We stopped at a port city on our way back to Dhaka. It was a place to stretch our legs where Rommel had friends he wanted me to meet. Near the shore, where rusting cargo ships returned from Australia, India, and Africa, I stopped to look in the window of a souvenir stand. The owner was a small man with a white skullcap and a thick gray beard. The Koran says that a thousand angels hang from each hair of a man’s beard. The pious never shave, and following Indian fashion most men keep at least a moustache. Bangladesh is like a sea of moustaches.

He looked at me curiously and asked in halting English, “Where are you from?” America, I told him. “What religion are you?” he asked. Christian, I lied. He stammered and tripped over his thoughts. I was expecting some political tongue lashing over Afghanistan or Israel. I was already starting to take a few steps back. “Ee-sis was the greatest man!” Sorry? “Ee-sis! Our religion has the most respect for him!
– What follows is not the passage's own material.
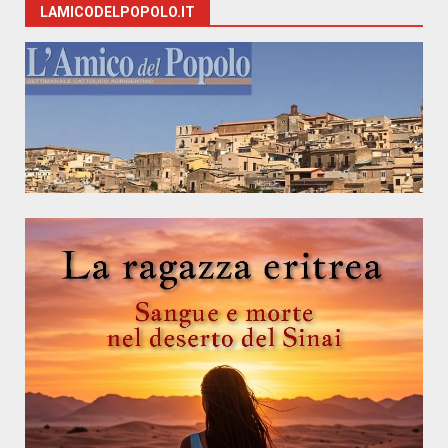
LAMICODELPOPOLO.IT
He was a great man.” Ee-sis?…Jesus? Oh!– In the few English words that he knew, this man was trying to show his respect for my culture. He wanted me to know that his people weren’t narrow-minded and intolerant, that his religion wasn’t the gospel of terrorists, that I was always welcome in his country. He was trying to reach me however he could, and I didn’t know how I could thank him. I was really stunned. This man had nothing to share except his goodwill, and he offered it to a stranger when I hadn’t given him anything. I didn’t know what to say, except Thank you, for his hospitality and for everything I could learn in his country.

There are more stories and people than I have time to describe, and some things so horrible or bewildering that I can’t do them justice. Bangladeshis expected nothing from me, shared anything they had, and fought me if I wanted to do as little for them as buying a cup of tea.

Months later I keep asking myself: what does this account for? Why did I have this experience and what can I do with it? Why did I see these things, so I can brag to other travellers or make myself sound exotic? Man, I hope not. I would love to rededicate my life to rebuilding nations and working with the poor, but I’m human and I’d love a 10 cd Pioneer stereo with surround sound and lots of blinking lights for every room in my 9 million square-meter apartment, too. Somewhere between the two I’ll wind up settling– a starter home with cats who piss on the Ikea furniture, a car I like in a color I hate, and the career that emerged from the shambles of my inability to decide a profession. But at least I floated in the same, safe tax-bracket and lived in a decent house. I didn’t use my education and the gifts and resources of health and prosperity to uplift the world, but at least I didn’t live each day in a fight to eat and never thought of survival as a miracle. But I don’t know which of these two is the bigger disaster.